The UK’s economy has encountered persistent challenges since the pandemic, intensifying worries for businesses amid uncertainties in the economic landscape, further exacerbated by increases in living costs, material expenses, and the ongoing repercussions of Brexit.
However, there are ways to help your business prepare for whatever is around the corner and completing a full marketing audit (assessing all marketing activity, benchmarking effectiveness and developing new strategies), is a sensible place to start.
What is a digital marketing audit?
A marketing audit is an in depth analysis of all your business marketing activities and processes. The results generate a unique dashboard and a thorough understanding of the marketing activities that drive enquiries, sales or awareness, what they cost, the Return On Investment (ROI) and how effectively they reach and engage with your target audience(s).
Many businesses fall into the trap of continually repeating the same monthly or annual marketing activities, without really evaluating their effectiveness. A marketing audit allows you to pause, review, assess and then plan for the future.
What does it involve?
In short, a lot of number crunching!
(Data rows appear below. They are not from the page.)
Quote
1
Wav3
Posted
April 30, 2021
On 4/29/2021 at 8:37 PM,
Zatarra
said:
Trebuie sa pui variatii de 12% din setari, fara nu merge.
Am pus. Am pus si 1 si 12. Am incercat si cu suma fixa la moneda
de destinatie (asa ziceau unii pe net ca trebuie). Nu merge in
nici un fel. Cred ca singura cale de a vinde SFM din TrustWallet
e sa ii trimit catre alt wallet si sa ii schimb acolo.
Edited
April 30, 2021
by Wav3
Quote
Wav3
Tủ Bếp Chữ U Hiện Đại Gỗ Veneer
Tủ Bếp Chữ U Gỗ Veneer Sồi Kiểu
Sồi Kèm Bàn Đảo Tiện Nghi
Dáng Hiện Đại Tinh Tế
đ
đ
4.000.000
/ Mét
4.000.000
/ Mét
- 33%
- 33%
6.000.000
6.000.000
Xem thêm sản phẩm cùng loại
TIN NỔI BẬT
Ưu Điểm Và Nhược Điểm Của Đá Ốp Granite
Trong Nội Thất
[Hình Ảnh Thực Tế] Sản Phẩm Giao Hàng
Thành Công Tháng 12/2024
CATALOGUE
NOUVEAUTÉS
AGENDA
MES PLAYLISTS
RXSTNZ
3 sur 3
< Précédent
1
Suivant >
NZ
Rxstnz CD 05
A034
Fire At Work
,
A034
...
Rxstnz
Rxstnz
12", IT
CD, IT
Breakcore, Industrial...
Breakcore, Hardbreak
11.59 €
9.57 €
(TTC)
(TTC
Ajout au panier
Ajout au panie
A valuable marketing audit should be based on thorough data analysis and cross referencing. It should start with revisiting your business growth goals and understanding how your current marketing objectives influence them. At this point, you can then review the physical marketing activity.
What activity should I measure?
Everything you do!
As an example, our marketing audits include reviewing:
- SEO
- Technical audit of site functionality and crawlability
- Content audit, backlinks, keyword research and rankings
- Website
- User journeys and behaviour patterns – heat map studies and GA4
- User behaviour – landing pages, number of pages viewed and goal conversions
- Ecommerce
- Increase (or not!) in sales
- Conversions by traffic sources and landing pages
- Abandoned basket rate with potential issues identified
- Social media
- Channel growth, engagement, effectiveness against marketing objectives
- Different media engagement and content strategies
- Ads
- Paid search / Shopping / Display click through rates, bounce rates on site, conversions and new users attracted
Benefits of a marketing audit
To successfully plan for the future you need to understand what’s working, what’s not and where the gaps are. For instance, once effective marketing strategies may no longer be relevant for your business, a particular customer persona may have been overlooked, or a new sector opportunity missed altogether.
Once you have this information, you’ll be able to make informed decisions on where investment is needed and (maybe more importantly) where budget and resource are being wasted. Then you can really start planning for the future.